(Supplied records begins)

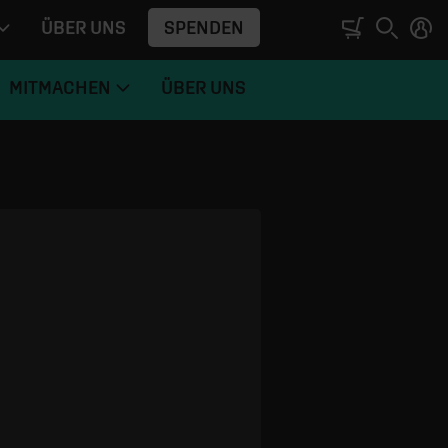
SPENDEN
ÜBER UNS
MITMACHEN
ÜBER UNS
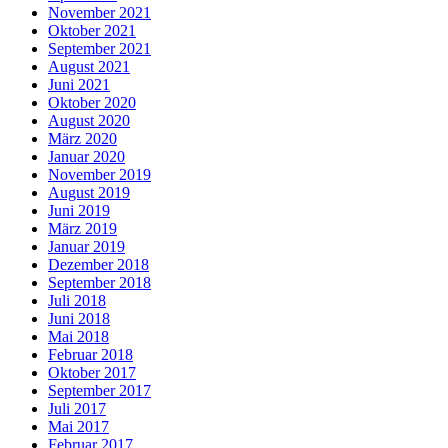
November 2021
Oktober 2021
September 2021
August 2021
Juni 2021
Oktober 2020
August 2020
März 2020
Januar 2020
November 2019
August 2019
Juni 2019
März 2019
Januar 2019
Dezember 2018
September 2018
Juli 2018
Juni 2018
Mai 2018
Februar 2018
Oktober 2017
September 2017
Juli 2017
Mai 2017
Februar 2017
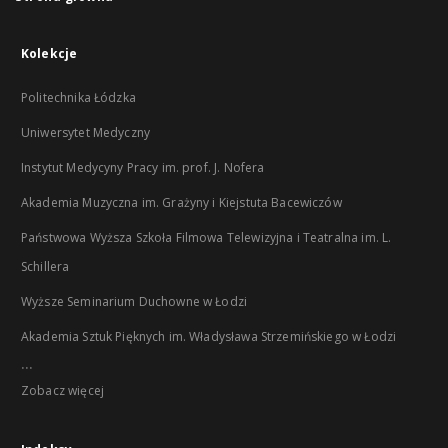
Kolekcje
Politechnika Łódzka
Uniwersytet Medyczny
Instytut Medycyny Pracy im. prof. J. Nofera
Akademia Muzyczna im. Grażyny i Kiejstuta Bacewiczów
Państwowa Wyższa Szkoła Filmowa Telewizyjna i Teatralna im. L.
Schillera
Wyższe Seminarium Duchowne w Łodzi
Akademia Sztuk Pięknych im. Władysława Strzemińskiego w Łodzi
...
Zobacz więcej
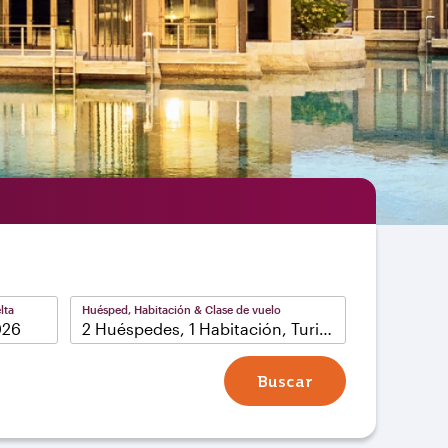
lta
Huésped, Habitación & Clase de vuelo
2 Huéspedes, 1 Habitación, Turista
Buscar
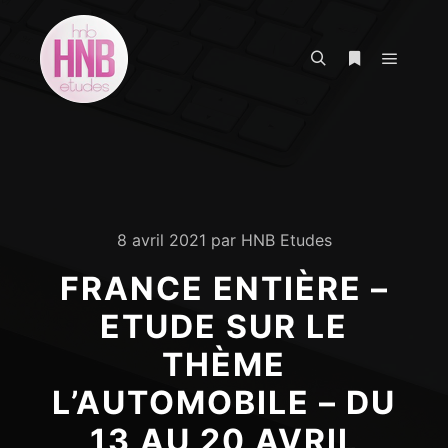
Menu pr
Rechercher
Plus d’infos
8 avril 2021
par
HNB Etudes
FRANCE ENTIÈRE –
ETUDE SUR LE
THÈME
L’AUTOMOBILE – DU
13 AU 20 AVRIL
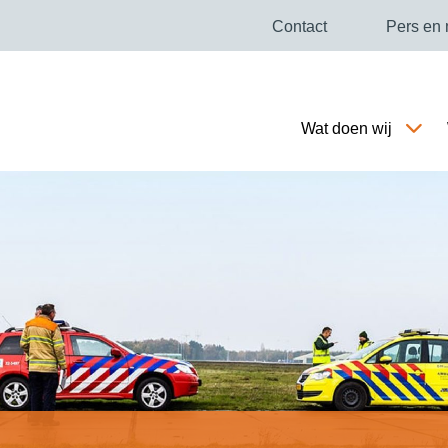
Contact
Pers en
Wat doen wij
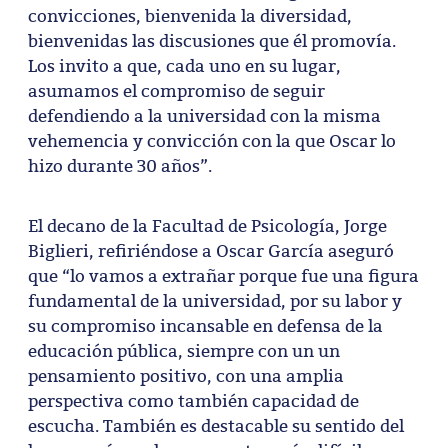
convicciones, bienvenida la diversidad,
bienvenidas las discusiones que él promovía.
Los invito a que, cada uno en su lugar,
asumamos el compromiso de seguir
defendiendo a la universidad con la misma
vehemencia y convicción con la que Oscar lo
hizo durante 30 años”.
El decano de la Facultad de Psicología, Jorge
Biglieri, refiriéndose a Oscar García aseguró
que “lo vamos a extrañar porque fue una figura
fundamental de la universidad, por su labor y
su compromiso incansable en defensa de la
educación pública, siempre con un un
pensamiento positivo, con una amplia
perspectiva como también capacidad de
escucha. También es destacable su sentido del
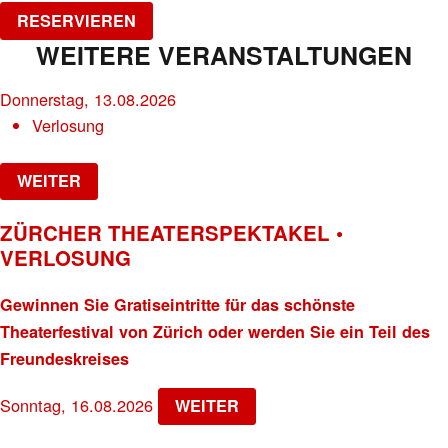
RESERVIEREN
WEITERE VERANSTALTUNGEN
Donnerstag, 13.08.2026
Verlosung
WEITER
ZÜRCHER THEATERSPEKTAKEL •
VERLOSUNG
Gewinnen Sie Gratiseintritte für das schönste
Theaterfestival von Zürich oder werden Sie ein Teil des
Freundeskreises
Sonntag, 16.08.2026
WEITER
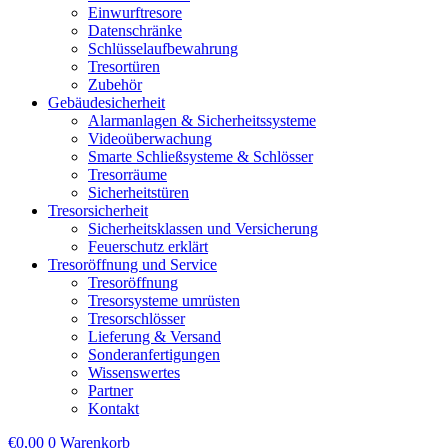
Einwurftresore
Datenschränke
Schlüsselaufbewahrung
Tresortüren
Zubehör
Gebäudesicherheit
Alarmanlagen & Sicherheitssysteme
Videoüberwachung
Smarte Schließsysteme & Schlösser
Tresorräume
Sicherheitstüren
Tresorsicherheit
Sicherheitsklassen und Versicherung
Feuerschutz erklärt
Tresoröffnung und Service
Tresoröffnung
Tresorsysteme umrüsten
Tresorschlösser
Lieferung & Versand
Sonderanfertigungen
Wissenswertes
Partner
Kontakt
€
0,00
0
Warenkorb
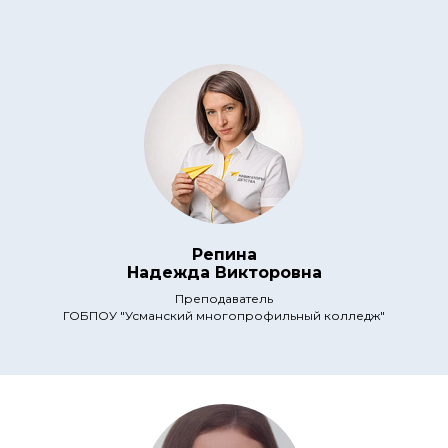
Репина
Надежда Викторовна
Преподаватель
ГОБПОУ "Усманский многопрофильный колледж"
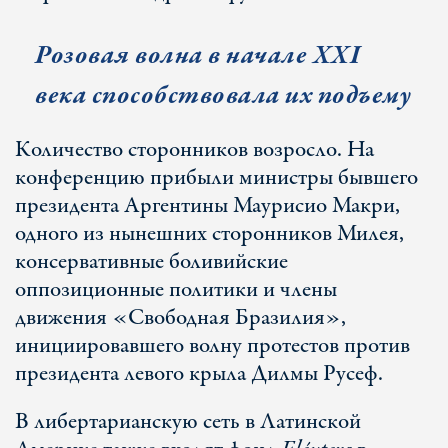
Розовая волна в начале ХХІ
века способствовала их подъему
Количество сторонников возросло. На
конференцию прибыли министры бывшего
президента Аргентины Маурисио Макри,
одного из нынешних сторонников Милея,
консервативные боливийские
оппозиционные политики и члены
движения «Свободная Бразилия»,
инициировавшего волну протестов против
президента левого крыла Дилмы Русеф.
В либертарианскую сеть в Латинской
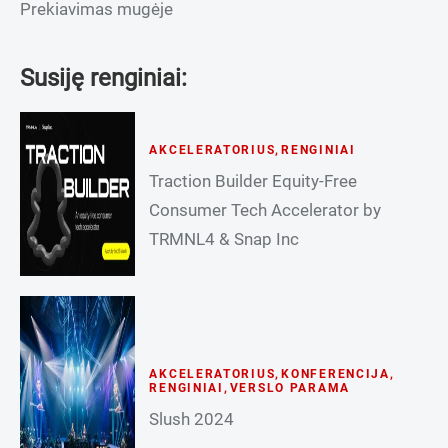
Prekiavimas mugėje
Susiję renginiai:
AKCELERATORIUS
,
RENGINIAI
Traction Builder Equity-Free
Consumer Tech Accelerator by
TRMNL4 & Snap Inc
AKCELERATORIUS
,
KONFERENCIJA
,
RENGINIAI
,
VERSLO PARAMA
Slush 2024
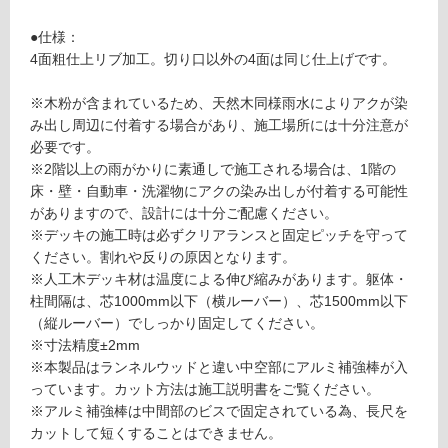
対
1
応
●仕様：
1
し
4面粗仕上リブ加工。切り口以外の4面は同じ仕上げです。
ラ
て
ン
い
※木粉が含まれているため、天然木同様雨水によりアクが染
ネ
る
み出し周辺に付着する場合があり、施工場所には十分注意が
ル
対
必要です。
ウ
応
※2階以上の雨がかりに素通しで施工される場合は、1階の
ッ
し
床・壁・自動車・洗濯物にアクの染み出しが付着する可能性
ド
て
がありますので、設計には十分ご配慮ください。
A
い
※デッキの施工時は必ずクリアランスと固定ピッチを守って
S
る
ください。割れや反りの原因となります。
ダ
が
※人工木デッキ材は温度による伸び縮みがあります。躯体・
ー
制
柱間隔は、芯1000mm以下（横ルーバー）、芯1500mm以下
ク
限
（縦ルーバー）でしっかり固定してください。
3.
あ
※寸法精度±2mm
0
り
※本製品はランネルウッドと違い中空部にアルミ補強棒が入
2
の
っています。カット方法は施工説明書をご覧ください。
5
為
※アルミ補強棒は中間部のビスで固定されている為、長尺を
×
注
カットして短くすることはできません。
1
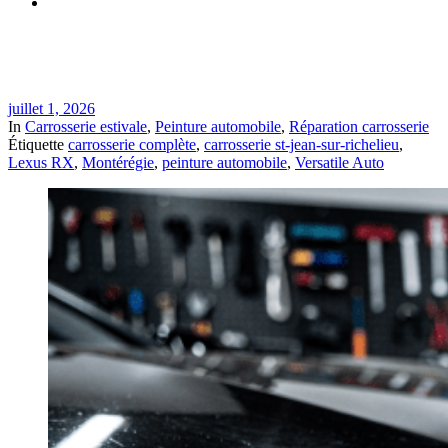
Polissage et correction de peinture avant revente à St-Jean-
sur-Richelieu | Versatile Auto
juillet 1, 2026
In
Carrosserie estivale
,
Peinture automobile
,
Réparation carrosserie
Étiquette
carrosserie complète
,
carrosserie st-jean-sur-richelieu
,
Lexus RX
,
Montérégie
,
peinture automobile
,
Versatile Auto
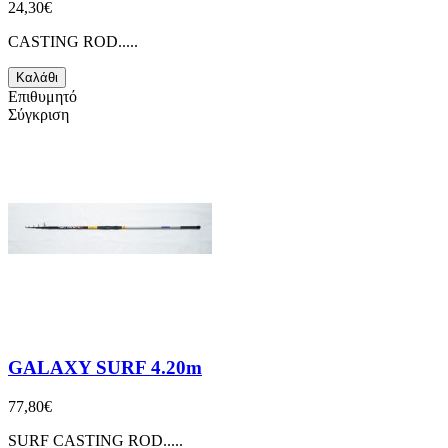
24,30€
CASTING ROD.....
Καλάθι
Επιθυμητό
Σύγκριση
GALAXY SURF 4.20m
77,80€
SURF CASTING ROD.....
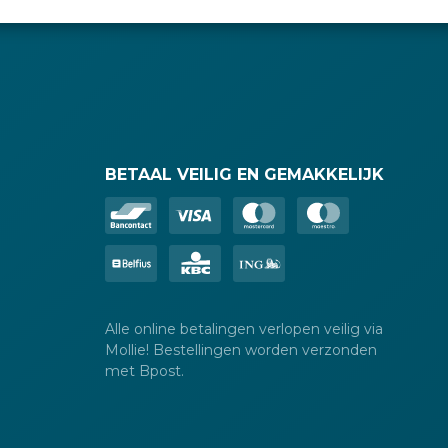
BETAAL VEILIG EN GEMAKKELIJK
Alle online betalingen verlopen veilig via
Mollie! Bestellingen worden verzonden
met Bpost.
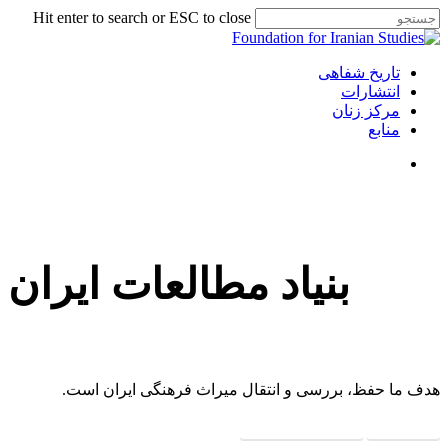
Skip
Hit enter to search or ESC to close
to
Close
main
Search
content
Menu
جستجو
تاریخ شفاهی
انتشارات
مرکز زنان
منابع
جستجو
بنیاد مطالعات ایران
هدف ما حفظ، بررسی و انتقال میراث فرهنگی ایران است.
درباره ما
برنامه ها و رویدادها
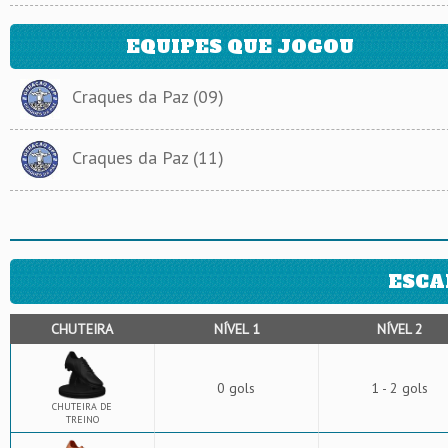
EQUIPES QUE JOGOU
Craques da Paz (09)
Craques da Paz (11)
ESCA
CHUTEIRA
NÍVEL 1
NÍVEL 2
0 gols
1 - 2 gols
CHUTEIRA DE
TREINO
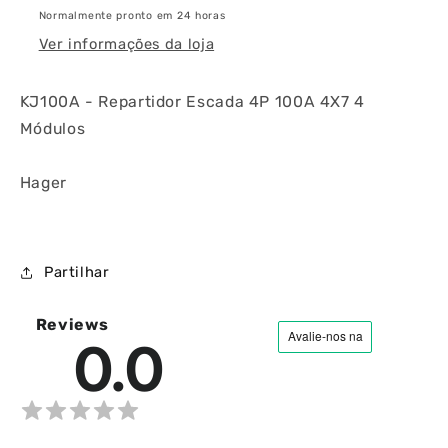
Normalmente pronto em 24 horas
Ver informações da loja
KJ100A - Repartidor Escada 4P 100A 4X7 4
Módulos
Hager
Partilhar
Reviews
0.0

(Supplied records ends)

Problem to solve
Repeat exactly the lines from the first line of the records above through the line containing "Feuerschutz erklärt", both included. Leave out the pictures.

Written answer
SPENDEN
ÜBER UNS
MITMACHEN
ÜBER UNS
November 2021
Oktober 2021
September 2021
August 2021
Juni 2021
Oktober 2020
August 2020
März 2020
Januar 2020
November 2019
August 2019
Juni 2019
März 2019
Januar 2019
Dezember 2018
September 2018
Juli 2018
Juni 2018
Mai 2018
Februar 2018
Oktober 2017
September 2017
Juli 2017
Mai 2017
Februar 2017
Kolekcje
Politechnika Łódzka
Uniwersytet Medyczny
Instytut Medycyny Pracy im. prof. J. Nofera
Akademia Muzyczna im. Grażyny i Kiejstuta Bacewiczów
Państwowa Wyższa Szkoła Filmowa Telewizyjna i Teatralna im. L.
Schillera
Wyższe Seminarium Duchowne w Łodzi
Akademia Sztuk Pięknych im. Władysława Strzemińskiego w Łodzi
...
Zobacz więcej
lta
Huésped, Habitación & Clase de vuelo
2 Huéspedes, 1 Habitación, Turista
Buscar
Menu pr
Rechercher
Plus d’infos
8 avril 2021
par
HNB Etudes
FRANCE ENTIÈRE –
ETUDE SUR LE
THÈME
L’AUTOMOBILE – DU
13 AU 20 AVRIL
Contact
Pers en
Wat doen wij
convicciones, bienvenida la diversidad,
bienvenidas las discusiones que él promovía.
Los invito a que, cada uno en su lugar,
asumamos el compromiso de seguir
defendiendo a la universidad con la misma
vehemencia y convicción con la que Oscar lo
hizo durante 30 años”.
El decano de la Facultad de Psicología, Jorge
Biglieri, refiriéndose a Oscar García aseguró
que “lo vamos a extrañar porque fue una figura
fundamental de la universidad, por su labor y
su compromiso incansable en defensa de la
educación pública, siempre con un un
pensamiento positivo, con una amplia
perspectiva como también capacidad de
escucha. También es destacable su sentido del
RESERVIEREN
WEITERE VERANSTALTUNGEN
Donnerstag, 13.08.2026
Verlosung
WEITER
ZÜRCHER THEATERSPEKTAKEL •
VERLOSUNG
Gewinnen Sie Gratiseintritte für das schönste
Theaterfestival von Zürich oder werden Sie ein Teil des
Freundeskreises
Sonntag, 16.08.2026
WEITER
Einwurftresore
Datenschränke
Schlüsselaufbewahrung
Tresortüren
Zubehör
Gebäudesicherheit
Alarmanlagen & Sicherheitssysteme
Videoüberwachung
Smarte Schließsysteme & Schlösser
Tresorräume
Sicherheitstüren
Tresorsicherheit
Sicherheitsklassen und Versicherung
Feuerschutz erklärt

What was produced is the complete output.